··· Task material ···
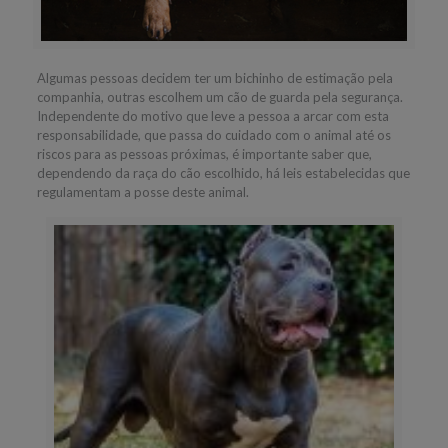
Algumas pessoas decidem ter um bichinho de estimação pela
companhia, outras escolhem um cão de guarda pela segurança.
Independente do motivo que leve a pessoa a arcar com esta
responsabilidade, que passa do cuidado com o animal até os
riscos para as pessoas próximas, é importante saber que,
dependendo da raça do cão escolhido, há leis estabelecidas que
regulamentam a posse deste animal.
···
What are the lines from the one with "riscos para as" through the last line of the records above? Quote them exactly and add nothing.

◆ Task answer ◆
riscos para as pessoas próximas, é importante saber que,
dependendo da raça do cão escolhido, há leis estabelecidas que
regulamentam a posse deste animal.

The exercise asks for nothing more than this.